In face of the continuing disputes, Iraqi and U.S. leaders continue to express optimism that an agreement can be reached with another week's work.
Prime Minister Ibrahim al-Ja'fari told reporters in Baghdad after yesterday's vote to extend the deadline that "I think next week will be enough."
But some of participants in the negotiations are more skeptical.
"The differences, frankly, are huge, and it will take strong national will on all sides to reach a consensus," Reuters quoted Saleh al-Mutlaq, spokesman for the Sunni Arab umbrella group Iraqi National Dialogue, as saying. "The political parties should renounce their differences, and should reduce their differences, and think about what the Iraqi people want. The Iraqi people do not want division and do not want federalism."
Sunni Arab representatives on the constitutional committee have clashed particularly with the Shi'a religious parties over their demands for an autonomous region composed of nine Shi'a-majority provinces -- that is, half of Iraq's provinces.

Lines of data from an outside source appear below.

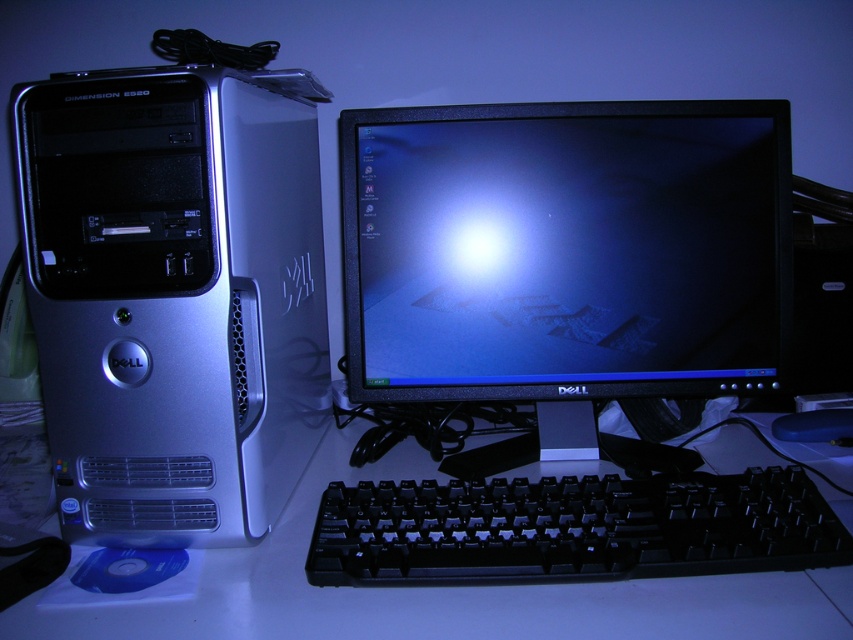 Question: Does satin silver computer tower at left have a smaller size compared to black plastic keyboard at lower center?

Choices:
 (A) yes
 (B) no

Answer: (B)

Question: Which is farther from the black plastic keyboard at lower center?

Choices:
 (A) black plastic mouse at lower right
 (B) black glossy monitor at center
 (C) satin silver computer tower at left
 (D) white plastic keyboard at lower center

Answer: (A)

Question: Which of the following is the closest to the observer?

Choices:
 (A) (664, 371)
 (B) (834, 410)
 (C) (252, 404)

Answer: (C)

Question: Does white plastic keyboard at lower center come behind black plastic mouse at lower right?

Choices:
 (A) no
 (B) yes

Answer: (A)

Question: Which is nearer to the black glossy monitor at center?

Choices:
 (A) white plastic keyboard at lower center
 (B) satin silver computer tower at left

Answer: (B)

Question: Does satin silver computer tower at left appear on the left side of white plastic keyboard at lower center?

Choices:
 (A) no
 (B) yes

Answer: (B)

The Sunni Arabs are reported to fear that Kurdish and Shi'a autonomous authorities might hoard Iraq's oil wealth, leaving the Sunni center of the country -- which has no oil fields -- impoverished.

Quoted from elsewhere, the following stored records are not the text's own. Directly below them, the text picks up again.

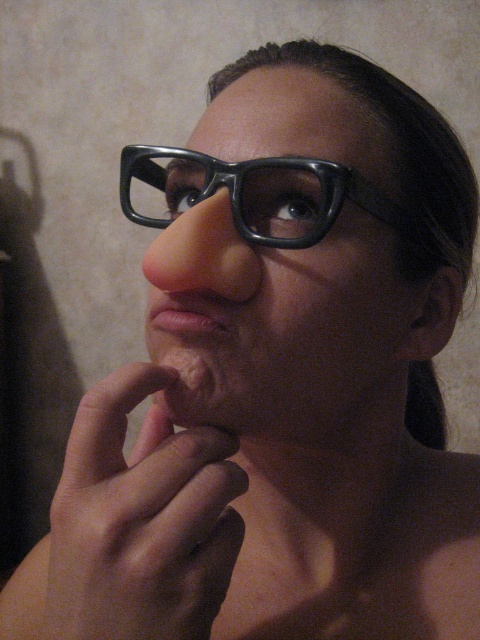 You are a photographer adjusting the focus on a camera. You need to ensure that both the smooth skin hand at center and the matte pink lips at center are in focus. Given their sizes, which object should you adjust the focus towards first to capture both clearly?

The smooth skin hand at center is bigger than the matte pink lips at center, so you should focus on the smooth skin hand at center first since larger objects often require precise focus adjustments to ensure clarity, allowing the smaller matte pink lips at center to remain in focus as well.

You are a photographer adjusting the lighting in the studio. You need to ensure that the smooth skin hand at center and the matte pink lips at center are both clearly visible. Given their sizes, which object should you focus on first to adjust the lighting properly?

The smooth skin hand at center is taller than matte pink lips at center, so you should focus on adjusting the lighting for the smooth skin hand at center first since it is larger and might require more attention to ensure proper visibility.

You are taking a photo of a person with a camera that can only focus on objects at the same distance from the camera. You notice two points in the image labeled as point [262,195] and point [168,320]. Can you focus on both points at the same time?

Point [262,195] is further to the camera than point [168,320]. Since they are at different distances, the camera cannot focus on both points simultaneously. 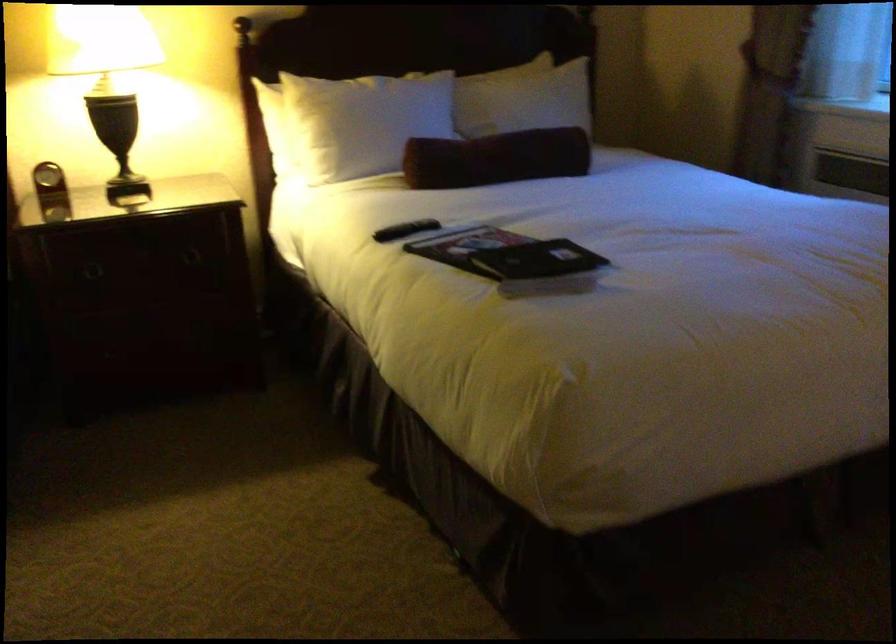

And the Sunni Arab leaders are said to be angered by threats by some Shi'a religious party leaders to use their domination of the National Assembly to push through a draft constitution even if they can't get a full consensus in the committee.
The National Assembly must approve the draft constitution before it is submitted to a national referendum scheduled for October. Sunni Arabs are underrepresented in the assembly after they largely boycotted the January parliamentary election.

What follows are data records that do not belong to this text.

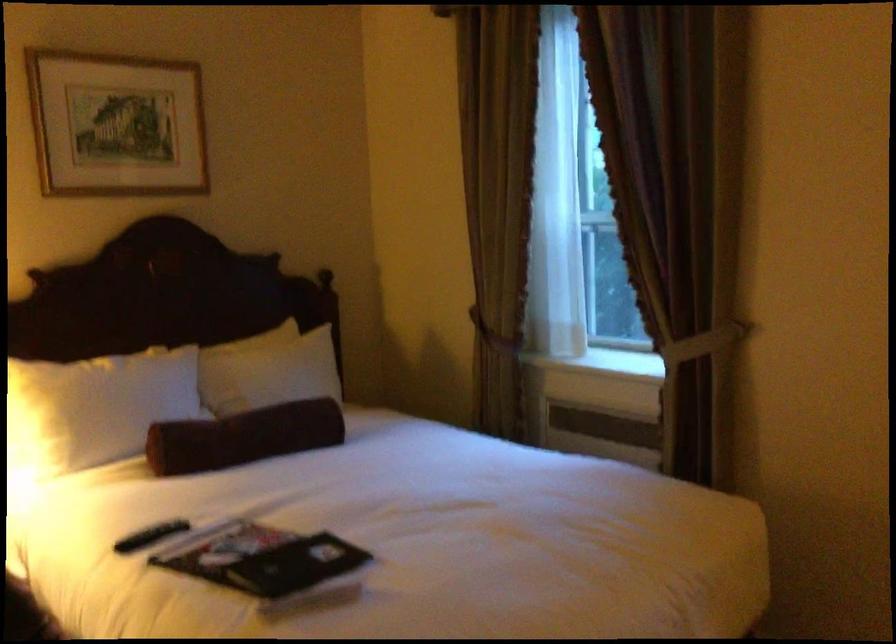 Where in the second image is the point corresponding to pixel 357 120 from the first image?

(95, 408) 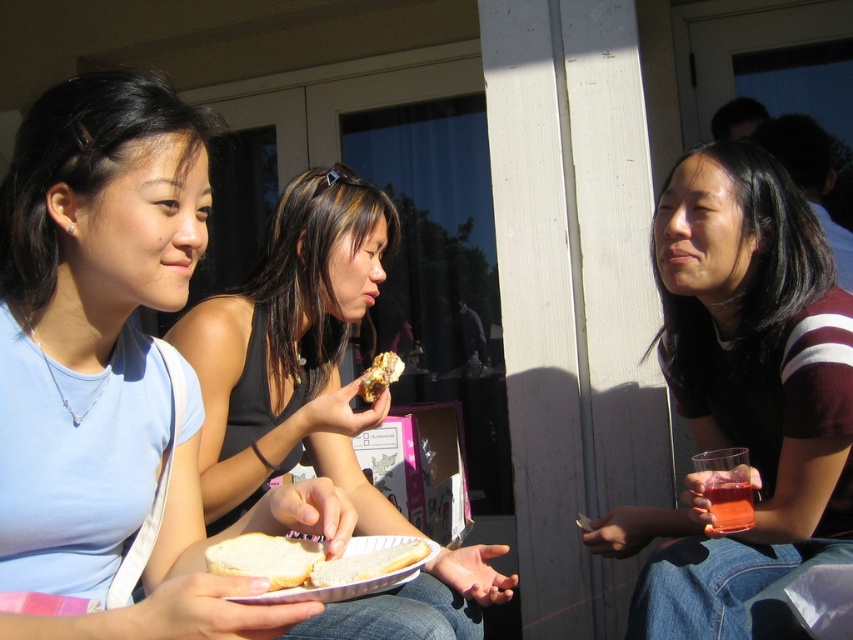 You are a photographer trying to capture a closeup shot of the white bread at center and the translucent glass cup at lower right. Since you want both items to appear similarly sized in the photo, which object should you move closer to the camera and which should you move farther away?

Since the white bread at center is wider than the translucent glass cup at lower right, to make them appear the same size in the photo, you should move the translucent glass cup at lower right closer to the camera and move the white bread at center farther away.

You are a photographer trying to capture a candid shot of the two people in the center of the image. The light blue cotton shirt at center and the matte black tank top at center are positioned in a way that might block each other. Based on their positions, which one is more likely to be visible in the photo if you aim your camera at the center?

The light blue cotton shirt at center is above the matte black tank top at center, so it will be more visible in the photo since it is positioned higher up. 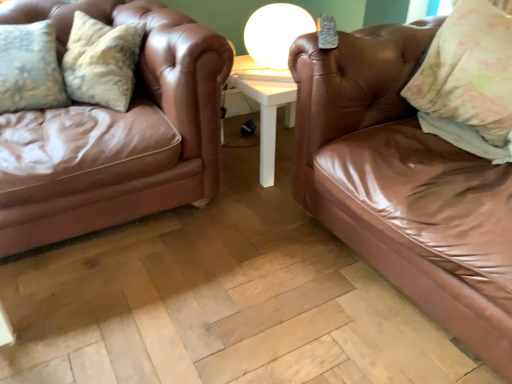 Question: From a real-world perspective, relative to white glossy table lamp at upper center, is brown leather couch at left, which is the second studio couch in right-to-left order, vertically above or below?

Choices:
 (A) above
 (B) below

Answer: (B)

Question: Based on their sizes in the image, would you say brown leather couch at left, which is the first studio couch in left-to-right order, is bigger or smaller than white glossy table lamp at upper center?

Choices:
 (A) small
 (B) big

Answer: (B)

Question: Which object is positioned closest to the floral fabric pillow at upper right?

Choices:
 (A) shiny brown leather couch at right, which is the 2th studio couch in left-to-right order
 (B) brown leather couch at left, which is the first studio couch in left-to-right order
 (C) white glossy table lamp at upper center

Answer: (A)

Question: Which object is the farthest from the shiny brown leather couch at right, the 1th studio couch in the right-to-left sequence?

Choices:
 (A) floral fabric pillow at upper right
 (B) brown leather couch at left, which is the first studio couch in left-to-right order
 (C) white glossy table lamp at upper center

Answer: (B) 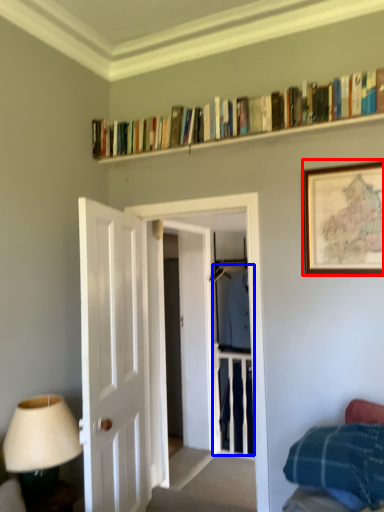 Question: Which of the following is the farthest to the observer, picture frame (highlighted by a red box) or clothing (highlighted by a blue box)?

Choices:
 (A) picture frame
 (B) clothing

Answer: (B) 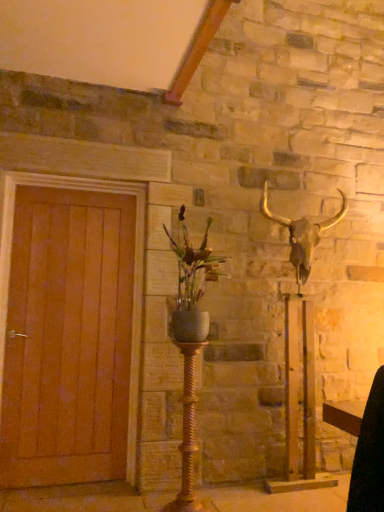 Question: From a real-world perspective, is gold twisted metal candle holder at center physically located above or below wooden door at left?

Choices:
 (A) above
 (B) below

Answer: (B)

Question: Relative to wooden door at left, is gold twisted metal candle holder at center in front or behind?

Choices:
 (A) front
 (B) behind

Answer: (A)

Question: Which object is the closest to the wooden door at left?

Choices:
 (A) gold twisted metal candle holder at center
 (B) matte gray vase at center
 (C) metallic gold bull skull at upper right

Answer: (B)

Question: Which of these objects is positioned farthest from the metallic gold bull skull at upper right?

Choices:
 (A) gold twisted metal candle holder at center
 (B) wooden door at left
 (C) matte gray vase at center

Answer: (B) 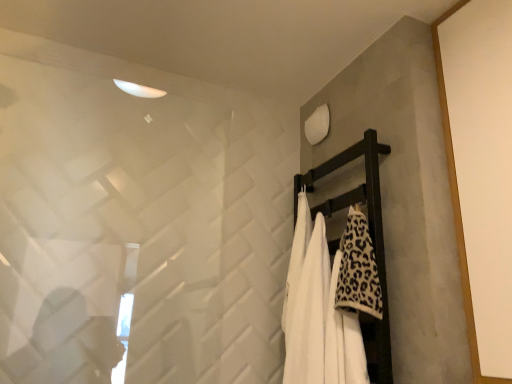 Describe the element at coordinates (358, 269) in the screenshot. I see `leopard print towel at right` at that location.

This screenshot has height=384, width=512. What are the coordinates of `leopard print towel at right` in the screenshot? It's located at (358, 269).

Measure the distance between leopard print towel at right and camera.

1.17 meters.

This screenshot has width=512, height=384. Find the location of `leopard print towel at right`. leopard print towel at right is located at coordinates (358, 269). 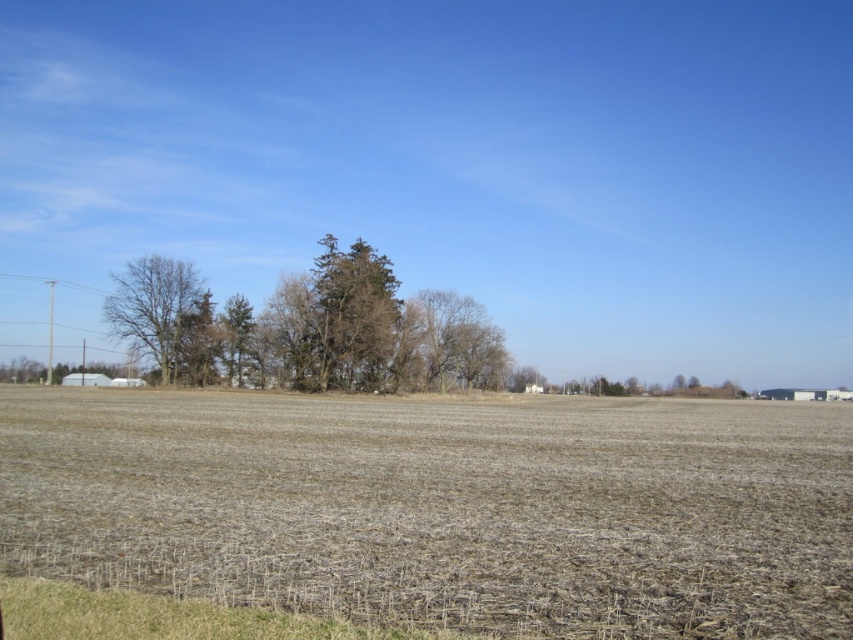 Is bare branches at left to the left of green textured tree at center from the viewer's perspective?

Indeed, bare branches at left is positioned on the left side of green textured tree at center.

Does bare branches at left have a greater height compared to green textured tree at center?

Yes.

Between point (132, 314) and point (247, 314), which one is positioned in front?

Point (132, 314) is more forward.

Locate an element on the screen. This screenshot has height=640, width=853. bare branches at left is located at coordinates (152, 307).

Does brown textured tree at center have a larger size compared to green textured tree at center?

No, brown textured tree at center is not bigger than green textured tree at center.

Measure the distance between brown textured tree at center and green textured tree at center.

The distance of brown textured tree at center from green textured tree at center is 12.30 meters.

Identify the location of brown textured tree at center. This screenshot has height=640, width=853. (346, 320).

Is brown dry grass at center above bare branches at left?

Actually, brown dry grass at center is below bare branches at left.

Can you confirm if brown dry grass at center is positioned to the right of bare branches at left?

Correct, you'll find brown dry grass at center to the right of bare branches at left.

Between point (480, 513) and point (172, 372), which one is positioned behind?

Positioned behind is point (172, 372).

Image resolution: width=853 pixels, height=640 pixels. I want to click on brown dry grass at center, so click(444, 508).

Some Sunni leaders have said that if the additional week does not produce a breakthrough, they will push for dissolving the National Assembly and holding a new election.
That would be in accordance with the Transitional Administrative Law approved by the U.S.-appointed Iraqi Governing Council a year ago. The law requires the dissolution of the current government if it cannot produce a draft constitution – something considered a key milestone along Iraq's path to democracy.
Al-Karadaghi said that the National Assembly voted yesterday to give the drafting committee only a week more because any longer delay would make it difficult to adequately prepare for the October constitutional referendum.
"This draft should be prepared, printed, and published [in time to] give two months for the people to get familiar with the draft constitution," al-Karadaghi said. "The idea is to distribute a copy with every [food] ration card so that more people will see the draft. It would be published in the newspaper, there would be a public debate, and then on 15 October there must be a referendum."
Under the Transitional Administrative Law, Iraq is due to reach one more milestone this year: a general election for a constitutional government in December.